I did take some other liberties with the recipe, substituting thick cut bacon for the salt pork, and leaving the vegetables in. I also left out the cloves and added a few other spices, and some diced tomatoes.

I started at about 9 AM, frying up a pound of hickory smoked bacon in the Dutch Oven. Once it was removed, I seasoned four chicken leg quarters with pepper, and cooked them in the bacon fat, two at a time, skin side down first for 6 minutes, then the other side for 3 minutes or so. Next I browned some mild Italian sausages.

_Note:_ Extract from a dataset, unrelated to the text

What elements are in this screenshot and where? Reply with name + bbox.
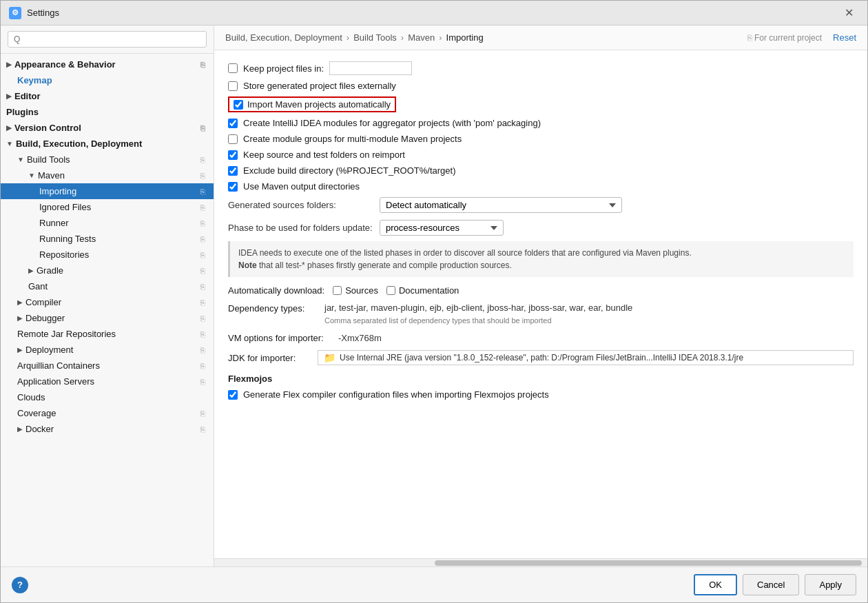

I drained all but a few tablespoons of fat from the pot, and sautéed chopped onion, carrot and celery, adding a few cloves of minced garlic after a few minutes. Just a little red wine went in to deglaze, then came a pound of small white beans that had been soaking overnight in salt water, some bay leaves, thyme, rosemary, and paprika, a can of diced tomatoes, and a quart of chicken stock with three packs of Knox unflavored gelatin dissolved in it. This simmered, covered on the range top for 45 minutes.

The bacon and sausages went in next, and the chicken nestled on top before the pot was placed in a 300°F oven, uncovered. After a couple hours, I kicked the temp up to 350, and checked every half hour, disturbing the crust with a spoon. The chicken was plenty done after four hours, so I pulled it off to a plate and let everything else cook for one more hour before serving.

I don’t think I’ve ever tasted more tender, juicy or flavorful chicken, and this grownup version of “beanie weenies” is the heart and soul of comfort food – perfect for a dreary, chilly Sunday. We served the meal with Wulff Salad, a couple baguettes, and a very nice Cabernet Sauvignon from Bordeaux.

For dessert, Claudia made chocolate mousse with fresh whipped cream. Absolutely incredible.

Chocolate Mousse

When I think of “French Cooking” in the abstract, it seems so high tone and refined and snooty. But it turns out that my favorite French dishes (coq au vin, beef bourguignon, cassoulet) are all hearty peasant food. This meal did take some planning and quite a bit of work to prepare (more than two hours before it was assembled and in the oven), but it was certainly worth the trouble.

Our favorite local butchers, Southside Meats, do carry duck, so I’ll be tempted to try it next time. Although at 99 cents a pound, the chicken will be pretty hard to beat. 🙂

Louisiana Red Beans and Rice

red-beans-rice

This was made in the crock pot, not on the grill, but it was wonderful – one of our favorite recipes.

It starts with sautéed onions, celery and garlic. Then in addition to the beans there is Worcestershire Sauce, fresh parsley, dried cayennes, bay leaves, green bell pepper, cracked black pepper, Crystal Sauce and a little liquid smoke flavoring.